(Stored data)
[Start of section]

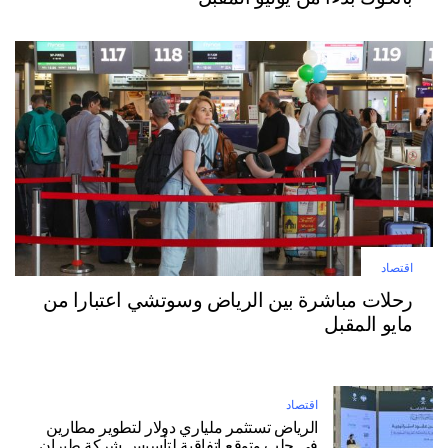
اقتصاد
رحلات مباشرة بين الرياض وسوتشي اعتبارا من
مايو المقبل
اقتصاد
الرياض تستثمر ملياري دولار لتطوير مطارين
في حلب وتوقع اتفاقية لتأسيس شركة طيران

[End of section]

(The task) Your copy should match every record exactly and contain no pictures.

(Task response)
اقتصاد
رحلات مباشرة بين الرياض وسوتشي اعتبارا من
مايو المقبل
اقتصاد
الرياض تستثمر ملياري دولار لتطوير مطارين
في حلب وتوقع اتفاقية لتأسيس شركة طيران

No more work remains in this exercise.